Gino Iannace, docente della Facoltà di Architettura della Seconda Università di Napoli, insieme al suo gruppo di ricerca ha condotto uno studio sulle caratteristiche sonore del teatro antico.
di Adriana FrancescaFonte Il Sannio Quotidiano
Questo tema, che sarà oggetto di una conferenza prevista per il giorno 23 novembre alle ore 18 presso la Biblioteca Provinciale di Benevento, è il risultato di una campagna di misure acustiche svolte, nella scorsa primavera, all’interno del teatro romano di Benevento “con l’obiettivo – spiega Iannace - di scoprire i segreti della buona acustica comparandola con quella di altri teatri greci e romani.
Le misure sono state eseguite collocando una sorgente sonora sulla scaena e nell’orchestra e dei ricevitori microfonici lungo la cavea, secondo diverse direzioni radiali.
Lo studio – seguita il professore - ha evidenziato come le originarie gradinate rivestite di marmo, quindi con superfici lisce, avrebbero contribuito in modo significativo ad allungare la coda sonora del suono generato, migliorandone così la qualità. In effetti – continua il docente - le attuali gradinate in mattoni e malta presentano scarse capacità di riflettere il suono e , quindi, non danno contributi significativi al sufficiente prolungamento della coda sonora.
E’ bene tuttavia precisare – aggiunge Iannace - che la buona acustica di queste strutture non era esclusivamente legata al rivestimento marmoreo delle gradinate, ma soprattutto alla geometria delle stesse.
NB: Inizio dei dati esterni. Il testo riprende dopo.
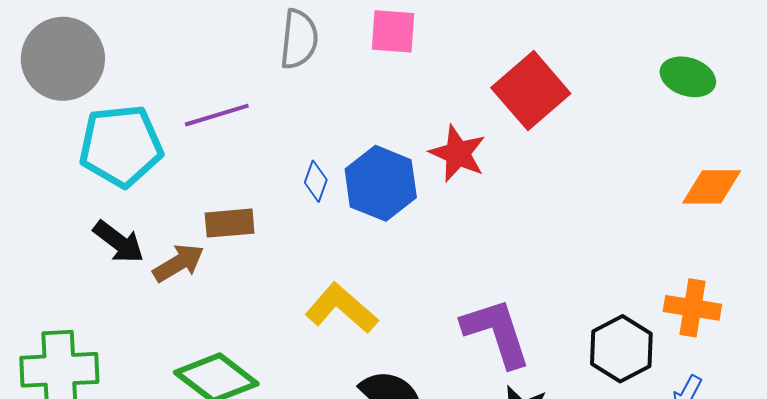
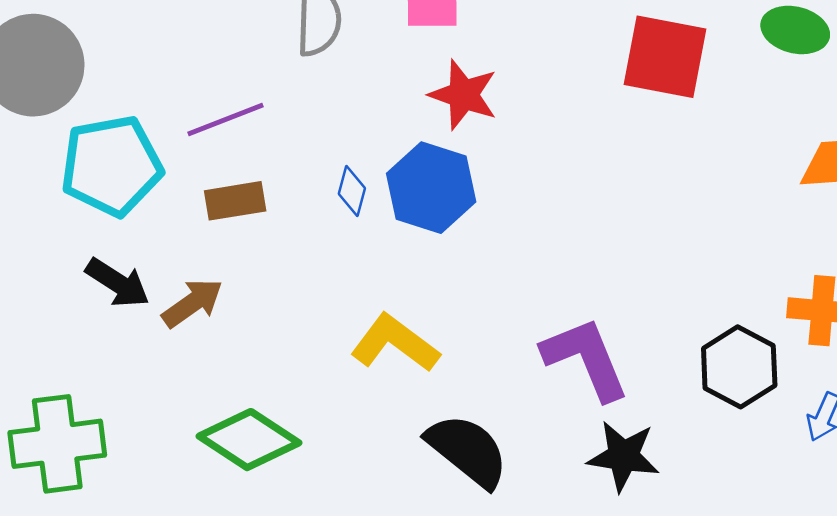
red square: (531, 91) -> (665, 57), moved, turned -34
red star: (458, 153) -> (463, 95), moved
brown rectangle: (230, 223) -> (235, 201), moved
Grazie a queste ricerche con il mio gruppo siamo arrivati alla conclusione che le gradinate per la loro geometria, sono superfici periodiche e contribuiscono alla diffusione delle onde sonore, per cui lungo la cavea, a distanza dalla sorgente, il livello della pressione sonora invece di diminuire aumenta.
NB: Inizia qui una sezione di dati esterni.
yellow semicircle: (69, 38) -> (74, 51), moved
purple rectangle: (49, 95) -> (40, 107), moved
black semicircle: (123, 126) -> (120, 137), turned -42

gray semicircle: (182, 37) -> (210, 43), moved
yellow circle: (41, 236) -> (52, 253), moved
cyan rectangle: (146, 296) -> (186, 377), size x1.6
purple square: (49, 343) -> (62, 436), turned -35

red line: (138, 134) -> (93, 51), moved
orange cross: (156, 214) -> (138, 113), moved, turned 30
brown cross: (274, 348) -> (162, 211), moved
Lo studio del teatro romano di Benevento – conclude Gino Iannace - è stato il primo passo per svelare i segreti della buona acustica dei teatri antichi, per tale motivo verranno intensificate le verifiche e gli esperimenti, con una campagna di misure in altri teatri di epoca romana come Cassino, Minturno e Pompei. Questo lavoro vuole essere uno stimolo affinché al teatro romano, che è un’opera tra le più maestose della romanità nel sud Italia, sia data la dovuta attenzione in modo da essere opportunamente valorizzato”.